Ponto positivo, mais uma vez, para a menção às questões democráticas e para o combate às vozes golpistas, que sempre se fazem ouvir nestes momentos. Entretanto, é de se frisar o quanto a corrupção, mais inclusive do que a violência, mina as bases da democracia quando suas instituições são usadas em benefício de uma elite política e em detrimento das necessidades da população. Como tem acontecido no Brasil.
“Temos de fazer um esforço para que o cidadão tenha mecanismos de controle mais abrangentes sobre os seus representantes. Precisamos muito, mas muito mesmo, de formas mais eficazes de combate à corrupção. A Lei de Acesso à Informação, sancionada no meu governo, deve ser ampliada para todos poderes da república e instâncias federativas. Ela é um poderoso instrumento do cidadão para fiscalizar o uso correto do dinheiro público. A melhor forma de combater a corrupção é com transparência e rigor.”
Muitos mecanismos existem, mas eles não são usados, ou quando o são, vergonhosamente os manipulam. Punição vigorosa aos corruptos... E que a população possa rejeitá-los nas urnas também.
“Em relação à Copa, quero esclarecer que o dinheiro do governo federal, gasto com as arenas, é fruto de financiamento que será devidamente pago pelas empresas e governos que estão explorando estes estádios. Jamais permitiria que esses recursos saíssem do orçamento público federal, prejudicando setores prioritários como a saúde e a educação.”
Sim, financiamento em condições inéditas do BNDES aos governos do estado, ou seja, dinheiro público também (que na verdade deveria ir para financiar as micro e pequenas empresas, gerando mais empregos permanentes).

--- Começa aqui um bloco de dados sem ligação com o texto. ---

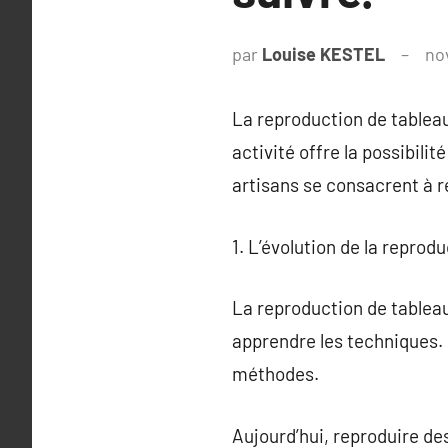
par
Louise KESTEL
no
La reproduction de tableaux
activité offre la possibili
artisans se consacrent à r
1. L’évolution de la reprod
La reproduction de tableau
apprendre les techniques. 
méthodes.
Aujourd’hui, reproduire de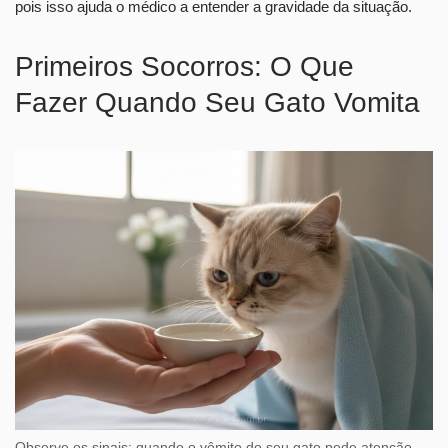
pois isso ajuda o médico a entender a gravidade da situação.
Primeiros Socorros: O Que
Fazer Quando Seu Gato Vomita
Observe os sinais: quando o vômito do seu gato pede atenção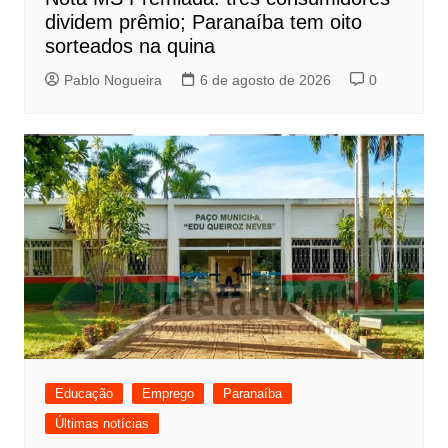
dividem prêmio; Paranaíba tem oito
sorteados na quina
Pablo Nogueira
6 de agosto de 2026
0
Educação
Emprego
Paranaíba
Últimas notícias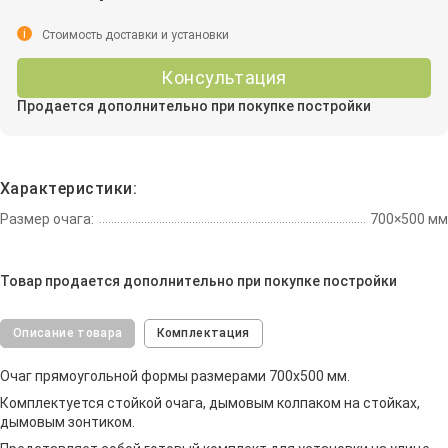
i
Стоимость доставки и установки
Консультация
Продается дополнительно при покупке постройки
Характеристики:
Размер очага:
700×500 мм
Товар продается дополнительно при покупке постройки
Описание товара
Комплектация
Очаг прямоугольной формы размерами 700х500 мм.
Комплектуется стойкой очага, дымовым колпаком на стойках,
дымовым зонтиком.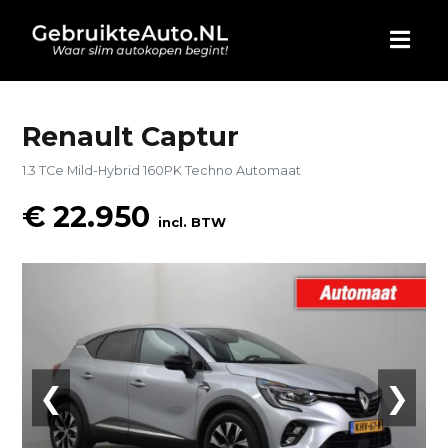
HOME
Renault Captur
1.3 TCe Mild-Hybrid 160PK Techno Automaat
AUTO KOPEN
€ 22.950
incl. BTW
ADVERTEREN
BLOG
WIE ZIJN WIJ
❮
❯
CONTACT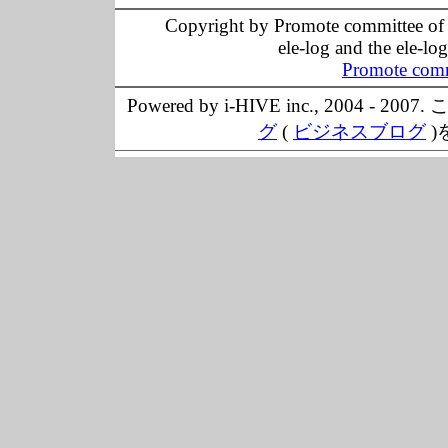
Copyright by Promote committee of O
ele-log and the ele-lo
Promote comm
Powered by i-HIVE inc., 20
グ
(
ビジネスブログ
)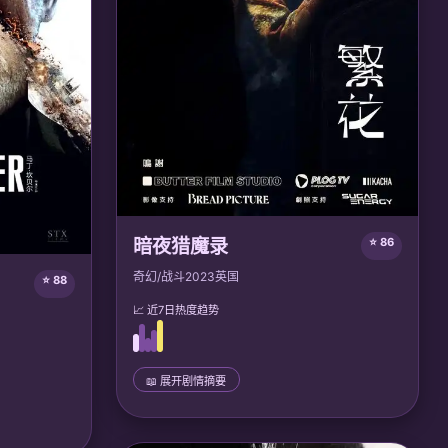
暗夜猎魔录
⭐ 86
奇幻/战斗
2023
英国
⭐ 88
📈 近7日热度趋势
📖 展开剧情摘要
📜 完整剧情
吸血鬼猎人亚伯拉罕继承圣鞭，在维多利亚时
代的伦敦追猎德古拉后裔。他逐渐发现黑暗议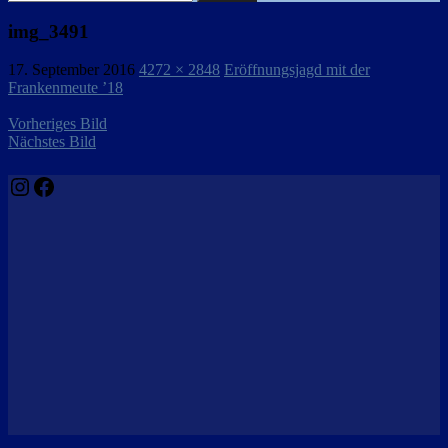
nach:
img_3491
17. September 2016
4272 × 2848
Eröffnungsjagd mit der
Frankenmeute ’18
Vorheriges Bild
Nächstes Bild
Instagram
Facebook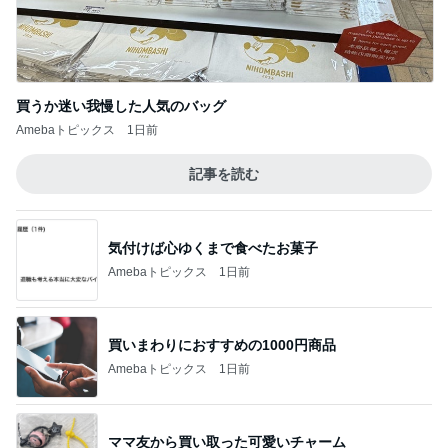
買うか迷い我慢した人気のバッグ
Amebaトピックス
1日前
記事を読む
気付けば心ゆくまで食べたお菓子
Amebaトピックス
1日前
買いまわりにおすすめの1000円商品
Amebaトピックス
1日前
ママ友から買い取った可愛いチャーム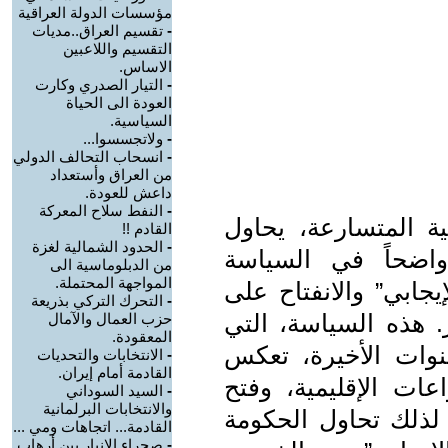
مؤسسات الدولة العراقية
-
تقسيم العراق..مديات
التقسيم واللاعبين
الاساس.
-
التيار الصدري وكارت
العودة الى الحياة
السياسية.
-
ولاتجسسوا...
-
انسحاب التحالف الدولي
من العراق وأستعداد
داعش للعودة.
-
النفط سلاح المعركة
ية المتسارعة، يحاول
القادم !!
-
الحدود الشمالية لغزة
اضحاً في السياسة
من الدبلوماسية الى
المواجهة المحتملة.
إيجابي” والانفتاح على
-
التحرك التركي بذريعة
. هذه السياسة، التي
حزب العمال والآمال
المعقودة.
وات الأخيرة، تعكس
-
الانتخابات والتحديات
القادمة أمام إيران.
ات الإقليمية، وفتح
-
السيد السوداني
والانتخابات البرلمانية
 لذلك تحاول الحكومة
القادمة... اتجاهات ومي ...
-
صحراء الانبار بين أرهاب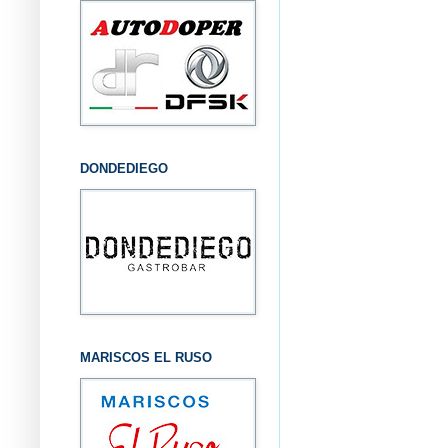
DONDEDIEGO
MARISCOS EL RUSO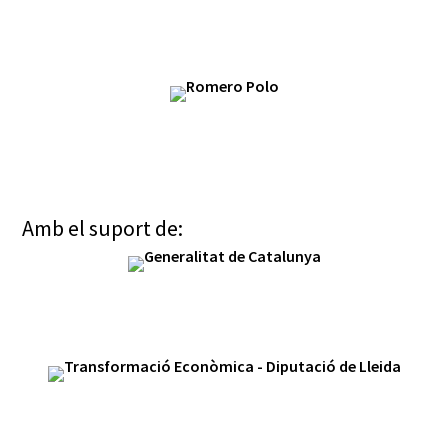
Amb el suport de: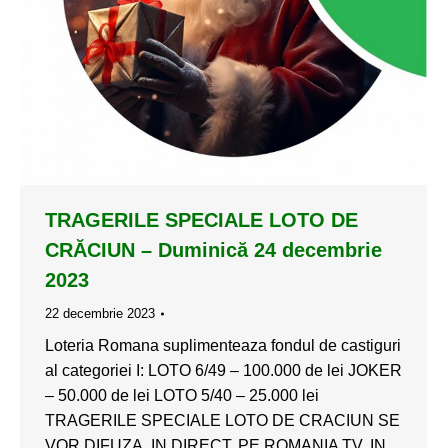
TRAGERILE SPECIALE LOTO DE
CRĂCIUN – Duminică 24 decembrie
2023
22 decembrie 2023
Loteria Romana suplimenteaza fondul de castiguri
al categoriei I: LOTO 6/49 – 100.000 de lei JOKER
– 50.000 de lei LOTO 5/40 – 25.000 lei
TRAGERILE SPECIALE LOTO DE CRACIUN SE
VOR DIFUZA, IN DIRECT, PE ROMANIA TV, IN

“Na realidade, nós ampliamos bastante os gastos com saúde e educação. E vamos ampliar cada vez mais. Confio que o Congresso nacional aprovará o projeto que apresentei para que todos os royalties do petróleo sejam gastos exclusivamente com a Educação.”
É preciso investir mais em serviços à população... Porém, mais do que isso, é preciso investir BEM. Assistimos a muitos desperdícios e desvios de dinheiro público. Novamente a questão dos royalties é apresentada como panaceia...
“Não posso deixar de mencionar um tema muito importante, que tem a ver com a nossa alma e o nosso jeito de ser. O Brasil, único país que participou de todas as Copas, cinco vezes campeão mundial, sempre foi muito bem recebido em toda parte. Precisamos dar aos nossos povos irmãos a mesma acolhida generosa que recebemos deles. Respeito, carinho e alegria. É assim que devemos tratar os nossos hóspedes. O futebol e o esporte são símbolos de paz e convivência pacifica entre os povos. O Brasil merece e vai fazer uma grande Copa.”

Não estamos tratando mal nossos visitantes, nem é esta nossa tradição e perfil, muito pelo contrário. Apenas não podemos nos endividar ou desviar recursos de prioridades para atender a eventos cujos “legados” não têm se mostrado como tais onde as últimas copas aconteceram.

“Minhas amigas e meus amigos, eu quero repetir que o meu governo está ouvindo as vozes democráticas que pedem mudança. Eu quero dizer a vocês que foram, pacificamente, às ruas: Eu estou ouvindo vocês. E não vou transigir com a violência e a arruaça. Será sempre em paz, com liberdade e democracia que vamos continuar construindo juntos este nosso grande país".
Dilma demorou a se pronunciar. Mas quando o fez, ainda que seu discurso tenha chegado atrasado, poderia ter se afirmado como uma líder, ao invés de recitar, sem convicção, um texto de pontos recorrentes escrito, provavelmente, por várias pessoas, entre eles, certamente, algum marqueteiro profissional. Talvez se ela houvesse falado com sua própria voz mais tempo... Talvez, pudéssemos tê-la ouvido com mais empatia. Porque seu discurso, ao menos para mim, soou vazio, em sua maior parte.

Ainda assim, esperamos que os compromissos com a democracia e com as reformas necessárias que foram apresentadas possam vir.  Sabemos que várias causas pelas quais clamamos não dependem apenas do poder executivo.  Mas esperamos que ele possa atuar como líder dos processos de transformação que reivindicamos.